[Transcribed page contents]
=== Begin Enclosure ===
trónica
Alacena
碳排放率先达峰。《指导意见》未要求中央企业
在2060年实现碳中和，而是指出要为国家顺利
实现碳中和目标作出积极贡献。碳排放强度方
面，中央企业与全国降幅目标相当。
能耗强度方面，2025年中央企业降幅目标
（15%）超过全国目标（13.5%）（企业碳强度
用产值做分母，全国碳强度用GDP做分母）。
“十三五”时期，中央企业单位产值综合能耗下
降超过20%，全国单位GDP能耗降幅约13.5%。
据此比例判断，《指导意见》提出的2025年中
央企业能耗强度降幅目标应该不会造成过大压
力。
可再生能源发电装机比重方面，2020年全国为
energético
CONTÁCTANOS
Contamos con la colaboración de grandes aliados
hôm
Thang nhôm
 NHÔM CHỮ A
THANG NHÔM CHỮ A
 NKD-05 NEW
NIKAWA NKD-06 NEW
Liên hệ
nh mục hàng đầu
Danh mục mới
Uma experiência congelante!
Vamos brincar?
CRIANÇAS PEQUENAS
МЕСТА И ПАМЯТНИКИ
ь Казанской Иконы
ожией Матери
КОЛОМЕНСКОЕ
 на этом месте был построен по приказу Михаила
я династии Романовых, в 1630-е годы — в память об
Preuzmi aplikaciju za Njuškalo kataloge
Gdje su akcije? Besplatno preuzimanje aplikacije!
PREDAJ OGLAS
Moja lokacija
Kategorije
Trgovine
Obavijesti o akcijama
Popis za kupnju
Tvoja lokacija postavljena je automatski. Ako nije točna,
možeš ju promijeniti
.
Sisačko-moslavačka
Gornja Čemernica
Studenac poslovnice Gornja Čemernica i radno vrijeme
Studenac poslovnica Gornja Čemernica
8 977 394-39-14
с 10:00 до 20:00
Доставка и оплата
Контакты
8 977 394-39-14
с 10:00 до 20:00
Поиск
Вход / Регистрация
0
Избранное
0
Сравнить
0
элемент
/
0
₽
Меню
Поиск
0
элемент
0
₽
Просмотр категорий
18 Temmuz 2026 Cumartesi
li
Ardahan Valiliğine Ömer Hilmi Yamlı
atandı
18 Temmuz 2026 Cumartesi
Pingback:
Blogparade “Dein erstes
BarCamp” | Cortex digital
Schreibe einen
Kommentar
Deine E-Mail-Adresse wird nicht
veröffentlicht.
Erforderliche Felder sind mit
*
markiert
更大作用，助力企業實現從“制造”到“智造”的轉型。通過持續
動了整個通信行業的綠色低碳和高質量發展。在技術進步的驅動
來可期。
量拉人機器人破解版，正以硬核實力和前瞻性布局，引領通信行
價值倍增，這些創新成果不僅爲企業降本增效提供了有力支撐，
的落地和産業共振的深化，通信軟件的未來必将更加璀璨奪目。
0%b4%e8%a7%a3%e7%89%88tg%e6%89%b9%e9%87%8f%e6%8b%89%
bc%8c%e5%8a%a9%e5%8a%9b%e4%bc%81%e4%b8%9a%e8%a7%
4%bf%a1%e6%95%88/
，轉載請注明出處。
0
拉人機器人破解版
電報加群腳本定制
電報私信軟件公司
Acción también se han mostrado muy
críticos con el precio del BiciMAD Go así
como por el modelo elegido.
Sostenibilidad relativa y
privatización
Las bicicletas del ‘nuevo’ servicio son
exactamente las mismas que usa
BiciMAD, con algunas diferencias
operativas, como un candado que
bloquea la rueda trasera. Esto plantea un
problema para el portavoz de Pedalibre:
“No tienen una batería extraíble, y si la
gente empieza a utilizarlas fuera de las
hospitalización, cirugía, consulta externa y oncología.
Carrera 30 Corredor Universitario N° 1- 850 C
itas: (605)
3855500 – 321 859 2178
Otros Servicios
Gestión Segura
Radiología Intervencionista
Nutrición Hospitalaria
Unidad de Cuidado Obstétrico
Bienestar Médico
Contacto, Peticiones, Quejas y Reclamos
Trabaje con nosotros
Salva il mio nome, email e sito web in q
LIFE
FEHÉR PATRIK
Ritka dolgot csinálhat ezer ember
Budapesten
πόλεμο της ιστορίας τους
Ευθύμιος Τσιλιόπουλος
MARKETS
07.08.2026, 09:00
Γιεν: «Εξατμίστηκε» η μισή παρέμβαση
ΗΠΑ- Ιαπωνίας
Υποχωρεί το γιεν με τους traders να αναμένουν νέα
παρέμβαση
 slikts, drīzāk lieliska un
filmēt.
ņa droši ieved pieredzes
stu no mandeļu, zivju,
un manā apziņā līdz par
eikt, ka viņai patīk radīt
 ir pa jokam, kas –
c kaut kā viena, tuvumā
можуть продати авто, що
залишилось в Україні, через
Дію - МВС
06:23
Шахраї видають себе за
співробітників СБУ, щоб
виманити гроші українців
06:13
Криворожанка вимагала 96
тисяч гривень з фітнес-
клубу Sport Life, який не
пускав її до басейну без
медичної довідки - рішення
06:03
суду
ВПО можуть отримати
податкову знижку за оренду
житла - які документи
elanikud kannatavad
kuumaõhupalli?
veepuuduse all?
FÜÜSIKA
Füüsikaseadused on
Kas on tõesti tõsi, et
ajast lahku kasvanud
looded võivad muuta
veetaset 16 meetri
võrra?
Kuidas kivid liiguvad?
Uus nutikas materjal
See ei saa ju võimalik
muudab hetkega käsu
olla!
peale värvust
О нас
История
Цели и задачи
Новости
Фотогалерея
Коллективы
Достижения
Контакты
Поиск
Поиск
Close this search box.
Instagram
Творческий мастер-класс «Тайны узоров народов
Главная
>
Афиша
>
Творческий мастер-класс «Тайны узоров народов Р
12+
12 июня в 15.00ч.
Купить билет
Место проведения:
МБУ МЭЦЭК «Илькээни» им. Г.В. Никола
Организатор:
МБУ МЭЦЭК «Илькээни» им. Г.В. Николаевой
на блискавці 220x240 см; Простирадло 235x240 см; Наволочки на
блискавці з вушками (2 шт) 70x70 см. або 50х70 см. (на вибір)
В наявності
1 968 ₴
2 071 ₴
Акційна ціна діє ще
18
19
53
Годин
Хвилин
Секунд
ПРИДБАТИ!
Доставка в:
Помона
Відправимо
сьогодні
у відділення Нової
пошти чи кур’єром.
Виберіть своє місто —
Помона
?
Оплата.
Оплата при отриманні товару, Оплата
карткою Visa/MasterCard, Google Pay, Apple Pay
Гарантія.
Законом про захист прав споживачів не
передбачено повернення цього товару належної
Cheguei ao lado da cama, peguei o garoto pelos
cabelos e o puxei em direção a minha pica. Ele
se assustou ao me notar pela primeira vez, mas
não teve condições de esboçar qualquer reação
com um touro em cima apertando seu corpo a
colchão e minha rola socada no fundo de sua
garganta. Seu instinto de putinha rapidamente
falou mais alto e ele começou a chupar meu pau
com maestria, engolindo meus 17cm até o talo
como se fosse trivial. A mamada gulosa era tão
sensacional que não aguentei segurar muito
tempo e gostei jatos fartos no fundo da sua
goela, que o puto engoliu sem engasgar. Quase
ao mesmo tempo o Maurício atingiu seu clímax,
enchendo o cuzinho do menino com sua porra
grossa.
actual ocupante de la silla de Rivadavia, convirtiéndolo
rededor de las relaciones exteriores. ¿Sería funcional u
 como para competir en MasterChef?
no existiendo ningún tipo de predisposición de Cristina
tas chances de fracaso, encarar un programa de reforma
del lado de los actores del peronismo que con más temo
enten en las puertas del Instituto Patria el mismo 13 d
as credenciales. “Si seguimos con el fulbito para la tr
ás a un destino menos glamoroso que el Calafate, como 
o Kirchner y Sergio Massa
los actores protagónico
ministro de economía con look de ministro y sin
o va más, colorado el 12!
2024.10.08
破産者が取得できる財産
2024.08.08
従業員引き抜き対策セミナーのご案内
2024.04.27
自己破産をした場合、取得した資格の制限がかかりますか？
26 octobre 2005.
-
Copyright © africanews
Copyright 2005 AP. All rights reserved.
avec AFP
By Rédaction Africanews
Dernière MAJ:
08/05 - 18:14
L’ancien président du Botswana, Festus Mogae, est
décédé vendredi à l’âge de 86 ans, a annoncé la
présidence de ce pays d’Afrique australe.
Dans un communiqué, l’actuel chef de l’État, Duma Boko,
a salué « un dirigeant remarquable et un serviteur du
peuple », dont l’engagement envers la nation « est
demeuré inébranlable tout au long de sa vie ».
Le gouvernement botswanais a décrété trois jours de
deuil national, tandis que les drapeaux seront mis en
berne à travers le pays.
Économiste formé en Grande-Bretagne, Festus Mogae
=== End Enclosure ===
● DIRECTIONS FOR THIS TASK:
Look through the records above for the string "pays", then copy every line that has it.

● SOLUTION TO THIS EXERCISE:
présidence de ce pays d’Afrique australe.
berne à travers le pays.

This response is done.